O Supremo Tribunal Federal (STF) reconheceu, em março de 2026, que professores da educação infantil, do ensino fundamental e do ensino médio podem combinar duas regras de aposentadoria ao mesmo tempo. A decisão, proferida no Recurso Extraordinário (RE) nº 1.371.610/DF, abre uma janela importante para docentes que ingressaram no serviço público até dezembro de 1998 e estão vinculados a um Regime Próprio de Previdência Social (RPPS).
O que o STF decidiu
A Corte reconheceu que é possível aplicar, simultaneamente, duas regras que até então muitos entendiam ser excludentes:
- Regra especial do magistério (art. 40, §5º da Constituição Federal): reduz em cinco anos a idade e o tempo de contribuição exigidos para a aposentadoria de quem exerceu exclusivamente funções de docência na educação básica.
- Regra de transição da Emenda Constitucional nº 47/2005: garante aposentadoria com integralidade (valor equivalente ao último salário da ativa) e paridade (reajustes futuros iguais aos concedidos aos servidores ativos) para quem ingressou no serviço público antes de 16 de dezembro de 1998.
Na prática, um professor ou professora elegível pode se aposentar com menos anos de contribuição e, ao mesmo tempo, garantir que o benefício seja equivalente ao seu último salário — corrigido sempre que os servidores da ativa receberem reajuste.
Quem tem direito à combinação
Para se beneficiar da decisão do STF, é preciso atender, ao mesmo tempo, a três condições:
- Ter ingressado no serviço público até 16 de dezembro de 1998 (data da Emenda Constitucional nº 20/1998);
- Estar vinculado a um RPPS — seja municipal, estadual ou federal;
- Comprovar tempo de exercício exclusivamente em funções de magistério na educação básica.
O Tribunal também deixou claro que o conceito de magistério é mais amplo do que apenas a sala de aula. Atividades de direção de unidade escolar e de coordenação e assessoramento pedagógico, quando desempenhadas em estabelecimentos de educação infantil, ensino fundamental ou ensino médio, também são reconhecidas para fins de aposentadoria especial.

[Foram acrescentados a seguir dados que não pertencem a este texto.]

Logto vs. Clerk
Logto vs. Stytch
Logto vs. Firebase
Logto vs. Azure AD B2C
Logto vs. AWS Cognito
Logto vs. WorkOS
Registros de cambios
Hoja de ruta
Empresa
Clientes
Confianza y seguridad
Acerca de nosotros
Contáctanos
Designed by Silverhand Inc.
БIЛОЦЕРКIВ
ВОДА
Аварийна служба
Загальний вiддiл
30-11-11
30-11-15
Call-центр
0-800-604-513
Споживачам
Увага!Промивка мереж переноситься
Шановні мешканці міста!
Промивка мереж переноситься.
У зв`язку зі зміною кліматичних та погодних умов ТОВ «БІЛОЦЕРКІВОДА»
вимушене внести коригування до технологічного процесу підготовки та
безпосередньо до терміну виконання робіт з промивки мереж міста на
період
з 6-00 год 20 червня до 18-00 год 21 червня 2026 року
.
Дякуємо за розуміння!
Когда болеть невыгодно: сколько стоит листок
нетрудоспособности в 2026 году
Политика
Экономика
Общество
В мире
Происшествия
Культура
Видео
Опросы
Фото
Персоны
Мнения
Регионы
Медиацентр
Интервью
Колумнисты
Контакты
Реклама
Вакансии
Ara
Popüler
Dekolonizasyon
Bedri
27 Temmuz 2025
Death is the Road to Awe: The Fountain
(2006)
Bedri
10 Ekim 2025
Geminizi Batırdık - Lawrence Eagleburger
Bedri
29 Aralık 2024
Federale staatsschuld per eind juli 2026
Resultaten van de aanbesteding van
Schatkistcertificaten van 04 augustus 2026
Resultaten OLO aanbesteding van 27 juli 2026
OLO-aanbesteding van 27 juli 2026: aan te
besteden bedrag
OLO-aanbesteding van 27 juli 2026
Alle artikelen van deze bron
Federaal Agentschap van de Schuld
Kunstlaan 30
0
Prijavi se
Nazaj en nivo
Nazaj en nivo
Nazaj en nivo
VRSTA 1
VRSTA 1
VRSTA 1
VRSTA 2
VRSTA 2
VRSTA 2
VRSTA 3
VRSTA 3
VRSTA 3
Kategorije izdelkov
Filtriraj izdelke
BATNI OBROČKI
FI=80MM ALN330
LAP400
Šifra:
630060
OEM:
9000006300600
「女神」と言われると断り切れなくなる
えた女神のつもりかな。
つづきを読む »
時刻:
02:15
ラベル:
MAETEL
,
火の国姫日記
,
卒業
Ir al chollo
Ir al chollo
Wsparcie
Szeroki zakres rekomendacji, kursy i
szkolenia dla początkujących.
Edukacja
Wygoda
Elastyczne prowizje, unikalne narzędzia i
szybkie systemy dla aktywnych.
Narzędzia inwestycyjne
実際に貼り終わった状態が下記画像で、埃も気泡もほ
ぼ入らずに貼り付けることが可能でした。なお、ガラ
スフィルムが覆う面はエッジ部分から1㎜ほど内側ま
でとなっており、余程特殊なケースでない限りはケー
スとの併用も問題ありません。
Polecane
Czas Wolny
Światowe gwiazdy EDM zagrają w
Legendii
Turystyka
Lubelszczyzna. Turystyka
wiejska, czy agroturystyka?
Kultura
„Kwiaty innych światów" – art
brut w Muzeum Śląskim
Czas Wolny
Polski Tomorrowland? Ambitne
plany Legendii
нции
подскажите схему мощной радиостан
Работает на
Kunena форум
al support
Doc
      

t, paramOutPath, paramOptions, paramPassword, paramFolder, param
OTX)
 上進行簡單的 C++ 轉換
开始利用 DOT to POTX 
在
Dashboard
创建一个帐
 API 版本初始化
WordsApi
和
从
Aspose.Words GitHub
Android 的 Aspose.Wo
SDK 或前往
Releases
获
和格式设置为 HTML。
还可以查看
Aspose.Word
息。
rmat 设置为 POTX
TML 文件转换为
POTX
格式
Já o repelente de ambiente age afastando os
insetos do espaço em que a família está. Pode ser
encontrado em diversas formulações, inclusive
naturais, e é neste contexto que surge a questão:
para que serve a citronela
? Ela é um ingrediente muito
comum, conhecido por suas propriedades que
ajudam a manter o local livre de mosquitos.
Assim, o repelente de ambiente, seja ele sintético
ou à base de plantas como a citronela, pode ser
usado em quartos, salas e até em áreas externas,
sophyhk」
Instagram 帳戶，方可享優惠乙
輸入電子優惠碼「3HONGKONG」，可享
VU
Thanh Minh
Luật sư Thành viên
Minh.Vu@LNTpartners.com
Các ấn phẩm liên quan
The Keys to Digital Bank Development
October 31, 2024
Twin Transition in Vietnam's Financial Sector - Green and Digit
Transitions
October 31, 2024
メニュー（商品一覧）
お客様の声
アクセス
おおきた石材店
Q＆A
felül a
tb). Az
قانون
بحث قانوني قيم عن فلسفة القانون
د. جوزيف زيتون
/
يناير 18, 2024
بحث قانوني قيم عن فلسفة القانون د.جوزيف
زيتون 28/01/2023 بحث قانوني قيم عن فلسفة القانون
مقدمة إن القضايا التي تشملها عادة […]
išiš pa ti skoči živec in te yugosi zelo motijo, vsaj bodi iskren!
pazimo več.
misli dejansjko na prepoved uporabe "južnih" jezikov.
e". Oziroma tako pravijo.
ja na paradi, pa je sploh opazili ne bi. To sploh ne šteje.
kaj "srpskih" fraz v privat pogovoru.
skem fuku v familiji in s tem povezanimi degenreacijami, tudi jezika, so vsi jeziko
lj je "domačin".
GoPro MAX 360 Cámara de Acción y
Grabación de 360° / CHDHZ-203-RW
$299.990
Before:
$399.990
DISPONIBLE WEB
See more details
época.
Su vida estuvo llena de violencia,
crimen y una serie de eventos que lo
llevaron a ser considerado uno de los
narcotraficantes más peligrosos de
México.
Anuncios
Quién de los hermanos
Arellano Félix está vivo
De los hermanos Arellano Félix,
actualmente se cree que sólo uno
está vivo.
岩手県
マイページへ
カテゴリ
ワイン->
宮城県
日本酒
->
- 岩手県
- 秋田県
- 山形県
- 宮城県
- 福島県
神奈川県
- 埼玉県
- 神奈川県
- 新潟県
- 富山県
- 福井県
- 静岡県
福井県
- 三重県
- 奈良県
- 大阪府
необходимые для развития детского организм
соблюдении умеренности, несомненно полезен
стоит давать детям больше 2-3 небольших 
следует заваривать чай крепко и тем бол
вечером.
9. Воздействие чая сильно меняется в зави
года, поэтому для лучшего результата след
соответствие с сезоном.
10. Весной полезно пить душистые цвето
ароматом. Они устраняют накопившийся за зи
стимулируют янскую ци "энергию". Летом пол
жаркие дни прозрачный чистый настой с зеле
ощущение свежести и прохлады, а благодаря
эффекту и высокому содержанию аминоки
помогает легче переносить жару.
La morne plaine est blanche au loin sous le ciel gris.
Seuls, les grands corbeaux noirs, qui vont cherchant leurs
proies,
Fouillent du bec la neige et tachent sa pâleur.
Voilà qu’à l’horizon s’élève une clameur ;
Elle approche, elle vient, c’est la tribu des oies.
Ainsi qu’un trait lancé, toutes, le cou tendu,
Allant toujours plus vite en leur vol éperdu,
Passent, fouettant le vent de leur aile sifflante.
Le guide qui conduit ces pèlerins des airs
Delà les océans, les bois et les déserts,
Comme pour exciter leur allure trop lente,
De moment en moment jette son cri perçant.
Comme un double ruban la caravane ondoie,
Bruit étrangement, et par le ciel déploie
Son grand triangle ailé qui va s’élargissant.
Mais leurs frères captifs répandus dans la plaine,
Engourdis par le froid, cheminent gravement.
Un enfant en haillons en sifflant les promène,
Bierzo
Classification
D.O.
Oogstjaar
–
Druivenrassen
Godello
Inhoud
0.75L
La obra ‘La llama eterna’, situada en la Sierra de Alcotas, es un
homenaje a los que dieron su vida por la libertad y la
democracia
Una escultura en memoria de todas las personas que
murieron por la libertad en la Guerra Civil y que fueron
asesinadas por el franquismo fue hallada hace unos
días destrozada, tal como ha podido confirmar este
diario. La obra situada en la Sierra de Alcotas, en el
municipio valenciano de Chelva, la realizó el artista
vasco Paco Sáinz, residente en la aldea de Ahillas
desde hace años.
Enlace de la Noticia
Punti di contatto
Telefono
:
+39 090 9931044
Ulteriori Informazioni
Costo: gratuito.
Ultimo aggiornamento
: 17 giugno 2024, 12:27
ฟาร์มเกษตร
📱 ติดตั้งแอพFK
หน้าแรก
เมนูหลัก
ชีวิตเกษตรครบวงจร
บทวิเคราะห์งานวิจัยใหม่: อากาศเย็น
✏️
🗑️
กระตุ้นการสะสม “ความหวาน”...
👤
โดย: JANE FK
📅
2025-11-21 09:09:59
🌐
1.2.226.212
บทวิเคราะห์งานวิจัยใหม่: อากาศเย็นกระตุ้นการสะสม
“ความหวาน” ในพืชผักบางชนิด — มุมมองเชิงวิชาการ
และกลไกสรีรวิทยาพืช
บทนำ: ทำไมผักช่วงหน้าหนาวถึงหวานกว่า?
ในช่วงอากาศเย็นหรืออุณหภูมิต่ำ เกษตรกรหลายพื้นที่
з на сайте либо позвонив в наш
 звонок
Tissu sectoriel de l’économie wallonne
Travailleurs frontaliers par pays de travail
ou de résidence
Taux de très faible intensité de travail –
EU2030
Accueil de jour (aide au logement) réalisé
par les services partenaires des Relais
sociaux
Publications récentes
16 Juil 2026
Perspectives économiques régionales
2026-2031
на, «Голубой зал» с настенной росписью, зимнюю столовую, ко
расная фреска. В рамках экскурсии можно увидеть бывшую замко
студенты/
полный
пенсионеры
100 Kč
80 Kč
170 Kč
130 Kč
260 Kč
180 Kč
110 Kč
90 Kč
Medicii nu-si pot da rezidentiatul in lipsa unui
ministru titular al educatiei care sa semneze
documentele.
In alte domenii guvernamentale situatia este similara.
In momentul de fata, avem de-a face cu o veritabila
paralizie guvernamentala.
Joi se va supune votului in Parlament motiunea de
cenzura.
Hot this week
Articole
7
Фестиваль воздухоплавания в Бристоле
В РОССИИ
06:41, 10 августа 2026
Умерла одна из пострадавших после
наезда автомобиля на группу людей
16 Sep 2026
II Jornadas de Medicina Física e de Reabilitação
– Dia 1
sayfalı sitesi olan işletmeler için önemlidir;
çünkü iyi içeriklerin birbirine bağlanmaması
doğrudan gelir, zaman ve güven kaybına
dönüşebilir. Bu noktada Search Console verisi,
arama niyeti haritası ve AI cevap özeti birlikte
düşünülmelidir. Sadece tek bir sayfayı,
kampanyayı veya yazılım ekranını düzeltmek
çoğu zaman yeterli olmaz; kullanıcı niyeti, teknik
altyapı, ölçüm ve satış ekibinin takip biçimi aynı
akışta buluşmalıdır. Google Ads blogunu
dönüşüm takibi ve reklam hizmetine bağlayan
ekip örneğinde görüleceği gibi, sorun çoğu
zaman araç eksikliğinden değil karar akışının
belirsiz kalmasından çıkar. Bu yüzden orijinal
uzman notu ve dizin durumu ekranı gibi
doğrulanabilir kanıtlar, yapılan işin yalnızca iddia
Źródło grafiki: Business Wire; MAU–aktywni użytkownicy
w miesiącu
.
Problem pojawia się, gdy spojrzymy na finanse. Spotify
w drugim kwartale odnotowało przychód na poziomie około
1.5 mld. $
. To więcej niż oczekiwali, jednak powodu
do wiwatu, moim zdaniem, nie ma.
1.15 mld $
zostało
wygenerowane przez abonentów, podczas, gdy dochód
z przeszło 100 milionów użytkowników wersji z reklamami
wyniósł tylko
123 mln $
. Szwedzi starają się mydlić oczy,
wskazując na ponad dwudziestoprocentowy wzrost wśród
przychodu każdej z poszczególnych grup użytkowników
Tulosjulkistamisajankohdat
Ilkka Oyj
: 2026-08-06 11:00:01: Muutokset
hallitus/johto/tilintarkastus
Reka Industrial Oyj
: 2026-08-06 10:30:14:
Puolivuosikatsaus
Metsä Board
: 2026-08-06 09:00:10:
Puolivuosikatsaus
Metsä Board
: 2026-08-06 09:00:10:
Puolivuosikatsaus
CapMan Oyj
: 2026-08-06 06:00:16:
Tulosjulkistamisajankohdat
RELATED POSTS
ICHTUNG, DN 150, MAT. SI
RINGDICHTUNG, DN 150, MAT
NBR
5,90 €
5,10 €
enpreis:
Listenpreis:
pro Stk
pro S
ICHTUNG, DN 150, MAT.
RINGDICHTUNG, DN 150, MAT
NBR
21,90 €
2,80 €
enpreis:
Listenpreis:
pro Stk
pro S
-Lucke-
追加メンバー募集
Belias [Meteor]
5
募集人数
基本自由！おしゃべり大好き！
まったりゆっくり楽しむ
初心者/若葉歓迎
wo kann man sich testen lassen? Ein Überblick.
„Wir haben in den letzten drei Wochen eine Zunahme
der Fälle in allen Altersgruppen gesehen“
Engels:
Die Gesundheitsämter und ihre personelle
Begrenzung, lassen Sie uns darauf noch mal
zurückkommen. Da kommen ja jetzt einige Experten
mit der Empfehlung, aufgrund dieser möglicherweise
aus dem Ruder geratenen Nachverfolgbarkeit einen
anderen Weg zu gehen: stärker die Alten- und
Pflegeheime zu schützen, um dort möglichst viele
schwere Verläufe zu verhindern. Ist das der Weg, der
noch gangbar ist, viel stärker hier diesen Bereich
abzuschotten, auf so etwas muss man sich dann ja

Abono de permanência: outro direito garantido
A decisão também reafirmou o direito ao abono de permanência para professores que já preencheram todos os requisitos para se aposentar, mas continuaram trabalhando. O abono equivale ao valor da contribuição previdenciária mensal e pode ser requerido retroativamente, respeitado o prazo prescricional de cinco anos.
Isso significa que docentes que permanecem no serviço mesmo já tendo direito à aposentadoria podem solicitar administrativamente os valores que não receberam nos últimos cinco anos — sem precisar esperar uma ação judicial.
O que muda na prática para o professor
Antes dessa decisão, havia uma escolha difícil para professores mais antigos: aplicar a regra especial do magistério e ganhar menos anos de contribuição exigidos, porém sem integralidade e paridade; ou escolher a regra da EC 47/2005, mantendo integralidade e paridade, mas sem a redução de cinco anos. O STF encerrou essa dúvida: as duas regras podem ser usadas em conjunto.
Se você tem o perfil descrito acima, o passo seguinte é consultar o setor de recursos humanos ou previdência do seu município ou estado e verificar se preenche os critérios reconhecidos no RE nº 1.371.610/DF. Confira as decisões e jurisprudências diretamente no portal de notícias do STF. A aplicação não é automática — é necessário pedido formal junto ao órgão previdenciário responsável.